The US Ambassador to Sri Lanka, Atul Keshap, speaking at the Trade and Investment Facilitation Agreement (TIFA) Inter-sessional discussions in Colombo on 1 September said Sri Lanka has made progress on democratic rights, reconciliation, rule of law, and freedom of expression. The US Ambassador said:
On behalf of the American delegation, I am delighted to speak at the outset of these Trade and Investment Facilitation Agreement (TIFA) Inter-sessional discussions, which are a sign of the rapid progress in expanding the already rich economic bonds between Sri Lanka and the United States. I want to thank the government of Sri Lanka – and in particular my friend, the Honorable Malik Samarawickrama, Minister of Development Strategies & International Trade – for hosting todays intersessional, which follows the 12th TIFA Council meeting that the United States Government hosted in Washington, D.C. in April of 2016. At that time our two governments adopted a U.S.-Sri Lanka Joint Action Plan to Boost Trade and Investment. Our mutual goal is not just to strengthen the economic relationship between our two countries, but also help improve Sri Lanka’s trade, investment, and labor rules in order to encourage foreign direct investment and provide economic benefits and jobs to the Sri Lankan people.

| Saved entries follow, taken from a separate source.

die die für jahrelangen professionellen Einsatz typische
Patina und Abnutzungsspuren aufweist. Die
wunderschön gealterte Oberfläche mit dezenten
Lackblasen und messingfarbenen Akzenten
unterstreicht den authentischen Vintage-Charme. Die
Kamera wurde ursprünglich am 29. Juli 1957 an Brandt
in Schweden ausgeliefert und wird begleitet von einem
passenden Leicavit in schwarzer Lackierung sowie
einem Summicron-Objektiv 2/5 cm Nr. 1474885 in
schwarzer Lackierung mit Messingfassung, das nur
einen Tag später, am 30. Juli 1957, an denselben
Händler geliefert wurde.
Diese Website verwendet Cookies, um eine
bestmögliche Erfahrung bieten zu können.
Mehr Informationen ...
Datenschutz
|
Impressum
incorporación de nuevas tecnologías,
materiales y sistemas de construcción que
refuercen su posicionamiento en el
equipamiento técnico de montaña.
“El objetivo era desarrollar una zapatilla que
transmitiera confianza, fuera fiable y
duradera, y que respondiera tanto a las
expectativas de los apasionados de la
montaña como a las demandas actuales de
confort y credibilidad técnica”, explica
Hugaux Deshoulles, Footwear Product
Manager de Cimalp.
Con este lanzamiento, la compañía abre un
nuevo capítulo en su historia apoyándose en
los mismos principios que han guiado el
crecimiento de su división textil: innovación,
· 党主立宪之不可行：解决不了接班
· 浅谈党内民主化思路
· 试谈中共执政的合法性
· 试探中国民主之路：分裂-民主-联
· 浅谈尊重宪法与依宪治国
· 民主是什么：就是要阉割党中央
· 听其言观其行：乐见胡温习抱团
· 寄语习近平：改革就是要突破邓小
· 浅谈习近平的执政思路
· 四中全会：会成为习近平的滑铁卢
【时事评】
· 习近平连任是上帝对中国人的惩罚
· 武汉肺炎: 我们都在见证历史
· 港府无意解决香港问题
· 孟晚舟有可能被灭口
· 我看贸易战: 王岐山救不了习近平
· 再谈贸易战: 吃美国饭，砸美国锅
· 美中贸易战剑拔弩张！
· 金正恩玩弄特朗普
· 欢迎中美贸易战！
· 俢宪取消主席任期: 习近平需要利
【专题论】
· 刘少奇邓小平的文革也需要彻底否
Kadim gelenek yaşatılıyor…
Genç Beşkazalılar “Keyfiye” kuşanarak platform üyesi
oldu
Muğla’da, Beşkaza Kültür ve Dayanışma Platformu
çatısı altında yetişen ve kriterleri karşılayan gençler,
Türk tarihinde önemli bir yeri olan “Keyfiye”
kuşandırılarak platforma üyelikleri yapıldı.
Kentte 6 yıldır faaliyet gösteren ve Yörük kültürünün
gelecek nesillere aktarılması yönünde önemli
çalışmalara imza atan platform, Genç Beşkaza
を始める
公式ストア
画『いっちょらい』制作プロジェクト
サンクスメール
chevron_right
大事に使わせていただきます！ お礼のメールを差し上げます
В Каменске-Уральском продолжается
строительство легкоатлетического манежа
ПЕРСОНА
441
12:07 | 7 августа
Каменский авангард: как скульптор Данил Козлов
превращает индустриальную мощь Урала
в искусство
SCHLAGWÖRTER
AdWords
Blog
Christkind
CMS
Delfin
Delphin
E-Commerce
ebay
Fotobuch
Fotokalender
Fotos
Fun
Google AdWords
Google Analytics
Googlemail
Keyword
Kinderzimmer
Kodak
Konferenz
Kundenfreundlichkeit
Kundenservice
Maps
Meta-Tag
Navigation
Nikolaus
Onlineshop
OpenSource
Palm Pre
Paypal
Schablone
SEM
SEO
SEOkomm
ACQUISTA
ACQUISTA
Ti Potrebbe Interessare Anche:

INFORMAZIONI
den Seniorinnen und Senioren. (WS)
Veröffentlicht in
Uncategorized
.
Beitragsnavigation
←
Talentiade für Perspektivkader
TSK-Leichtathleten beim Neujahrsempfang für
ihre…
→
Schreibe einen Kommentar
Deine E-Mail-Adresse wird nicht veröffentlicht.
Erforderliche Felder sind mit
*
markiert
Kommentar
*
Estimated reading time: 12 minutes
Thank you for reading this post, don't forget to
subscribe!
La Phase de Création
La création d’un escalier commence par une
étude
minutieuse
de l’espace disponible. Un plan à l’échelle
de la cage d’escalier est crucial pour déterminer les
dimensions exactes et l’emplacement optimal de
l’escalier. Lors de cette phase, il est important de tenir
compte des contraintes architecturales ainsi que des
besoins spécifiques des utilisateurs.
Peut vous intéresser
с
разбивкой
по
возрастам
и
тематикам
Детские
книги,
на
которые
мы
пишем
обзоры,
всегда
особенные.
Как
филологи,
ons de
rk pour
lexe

Since the election of the current government in 2015, Sri Lanka has made progress on democratic rights, reconciliation, rule of law, and freedom of expression. These changes have created new trade and investment opportunities between Sri Lanka and the rest of the world, laying the foundation for new markets, new industries, and new jobs. Indeed, Sri Lanka is showing the world how reconciliation and economic growth can go hand-in-hand.
Ladies and Gentlemen, every time I stand on the ramparts of the Old Dutch Fort in Galle, at the southern tip of this country, I can see container ship after container ship after container ship passing by on the busiest sea line in the world. This serves to remind me that the United States is Sri Lanka’s single largest export market, and that trade between our countries is growing. Let me repeat that – the United States is Sri Lanka’s largest trading partner. The garments, information technology services, rubber goods, tea, and other products U.S. consumers purchase from Sri Lanka create thousands of jobs here in Sri Lanka. Last year, U.S. imports from Sri Lanka were $2.9 billion, up roughly 7 percent from the previous year. Similarly, in 2010, U.S. exports to Sri Lanka amounted to about $360 million, up about 3 percent from the previous year. With this growing trend in mind, we want to continue to take steps to deepen our trade partnership.
Friends, how do we boost the trade and investment between our two countries? That is what we are discussing here today. The United States has a number of ongoing assistance programs to help attract additional investments and further improve Sri Lanka’s business climate. To highlight a few, the U.S. Department of Commerce trains Sri Lankan officials in the judiciary, energy sector, and tourism industry while the United States Agency for International Development (USAID) provides assistance to small and medium enterprises to grow the economy and create durable and sustainable jobs, and help support the development of rural agriculture and rural economic upliftment through improved techniques and enhanced access to markets.
Today we are joined by some very distinguished visitors from Washington, who are here to boost trade and investment between our two countries. Notably, Assistant Secretary of the Commerce Arun Kumar and Assistant U.S. Trade Representative Mike Delaney will meet with government and private sector representatives in Colombo in order to learn more about mutually beneficial business opportunities for both of our countries. In addition, colleagues from the U.S. Department of commerce, U.S. Department of State, U.S. Patent and Trademark Office, USAID, the Millennium Challenge Corporation, and also staff from the U.S. Embassy Colombo are participating in this bilateral discussion and I welcome everyone who flew 9,000 miles from Washington to be here today.
It is with this spirit of excitement about the current strong trade ties between our countries and the very large potential to expand our economic engagement even further, that I welcome all of the participants in this TIFA Intersessional. Minister, thank you so very much.